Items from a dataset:
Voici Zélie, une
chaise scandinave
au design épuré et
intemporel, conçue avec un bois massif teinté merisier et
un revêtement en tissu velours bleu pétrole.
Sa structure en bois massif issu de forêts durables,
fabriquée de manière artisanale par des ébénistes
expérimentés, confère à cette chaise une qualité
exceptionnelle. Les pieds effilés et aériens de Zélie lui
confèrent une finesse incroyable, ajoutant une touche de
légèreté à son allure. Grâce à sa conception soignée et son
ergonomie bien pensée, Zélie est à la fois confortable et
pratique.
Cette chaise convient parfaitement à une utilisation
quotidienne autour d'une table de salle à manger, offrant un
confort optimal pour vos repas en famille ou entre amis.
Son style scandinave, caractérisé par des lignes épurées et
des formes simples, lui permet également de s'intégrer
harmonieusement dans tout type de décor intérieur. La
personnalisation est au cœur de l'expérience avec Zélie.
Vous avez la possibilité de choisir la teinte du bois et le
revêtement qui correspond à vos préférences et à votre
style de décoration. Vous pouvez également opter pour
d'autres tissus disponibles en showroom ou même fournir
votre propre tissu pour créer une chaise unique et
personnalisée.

** TASK BRIEF **
Write out, word for word, the line containing "ergonomie bien pensée, Zélie" and every line after it to the end of the data above.

** SOLUTION **
ergonomie bien pensée, Zélie est à la fois confortable et
pratique.
Cette chaise convient parfaitement à une utilisation
quotidienne autour d'une table de salle à manger, offrant un
confort optimal pour vos repas en famille ou entre amis.
Son style scandinave, caractérisé par des lignes épurées et
des formes simples, lui permet également de s'intégrer
harmonieusement dans tout type de décor intérieur. La
personnalisation est au cœur de l'expérience avec Zélie.
Vous avez la possibilité de choisir la teinte du bois et le
revêtement qui correspond à vos préférences et à votre
style de décoration. Vous pouvez également opter pour
d'autres tissus disponibles en showroom ou même fournir
votre propre tissu pour créer une chaise unique et
personnalisée.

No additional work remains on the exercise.